Stored data entries:
■ ■ ■ ■

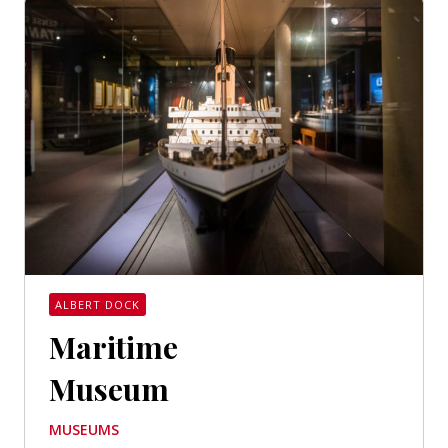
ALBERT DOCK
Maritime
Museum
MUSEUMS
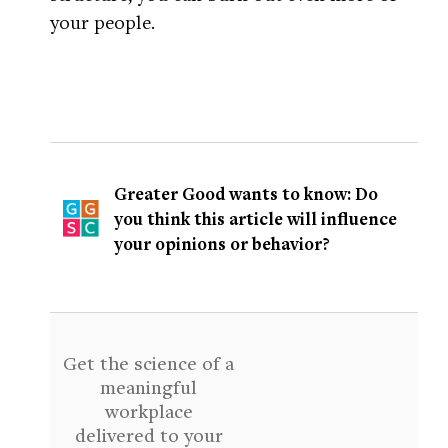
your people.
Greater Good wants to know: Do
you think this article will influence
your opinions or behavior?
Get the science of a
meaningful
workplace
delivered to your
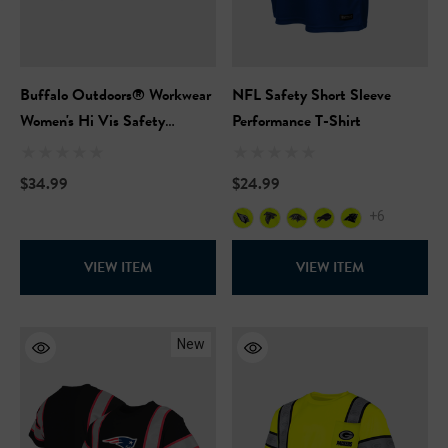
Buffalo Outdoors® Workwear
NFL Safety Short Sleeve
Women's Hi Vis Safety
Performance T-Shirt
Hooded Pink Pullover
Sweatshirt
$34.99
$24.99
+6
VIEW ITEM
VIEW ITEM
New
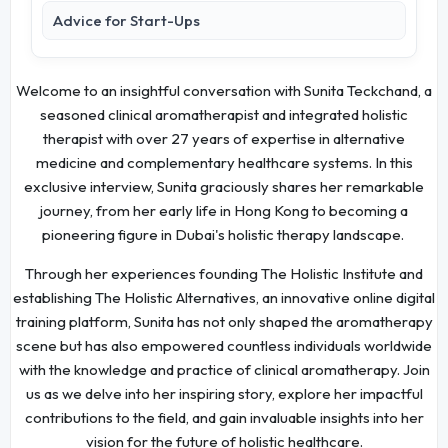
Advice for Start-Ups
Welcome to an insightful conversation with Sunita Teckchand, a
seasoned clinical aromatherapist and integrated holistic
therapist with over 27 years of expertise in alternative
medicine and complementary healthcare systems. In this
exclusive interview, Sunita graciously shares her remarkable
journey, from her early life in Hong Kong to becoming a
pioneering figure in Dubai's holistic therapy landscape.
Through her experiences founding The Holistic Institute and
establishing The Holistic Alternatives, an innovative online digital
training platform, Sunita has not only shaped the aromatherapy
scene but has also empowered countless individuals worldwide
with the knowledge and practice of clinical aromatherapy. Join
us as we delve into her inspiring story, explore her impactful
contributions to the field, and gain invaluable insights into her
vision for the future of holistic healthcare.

■ ■ ■ ■

The answer must reproduce every line of the records above exactly, with all pictures left out.

ALBERT DOCK
Maritime
Museum
MUSEUMS
your people.
Greater Good wants to know: Do
you think this article will influence
your opinions or behavior?
Get the science of a
meaningful
workplace
delivered to your
Buffalo Outdoors® Workwear
NFL Safety Short Sleeve
Women's Hi Vis Safety
Performance T-Shirt
Hooded Pink Pullover
Sweatshirt
$34.99
$24.99
+6
VIEW ITEM
VIEW ITEM
New
Advice for Start-Ups
Welcome to an insightful conversation with Sunita Teckchand, a
seasoned clinical aromatherapist and integrated holistic
therapist with over 27 years of expertise in alternative
medicine and complementary healthcare systems. In this
exclusive interview, Sunita graciously shares her remarkable
journey, from her early life in Hong Kong to becoming a
pioneering figure in Dubai's holistic therapy landscape.
Through her experiences founding The Holistic Institute and
establishing The Holistic Alternatives, an innovative online digital
training platform, Sunita has not only shaped the aromatherapy
scene but has also empowered countless individuals worldwide
with the knowledge and practice of clinical aromatherapy. Join
us as we delve into her inspiring story, explore her impactful
contributions to the field, and gain invaluable insights into her
vision for the future of holistic healthcare.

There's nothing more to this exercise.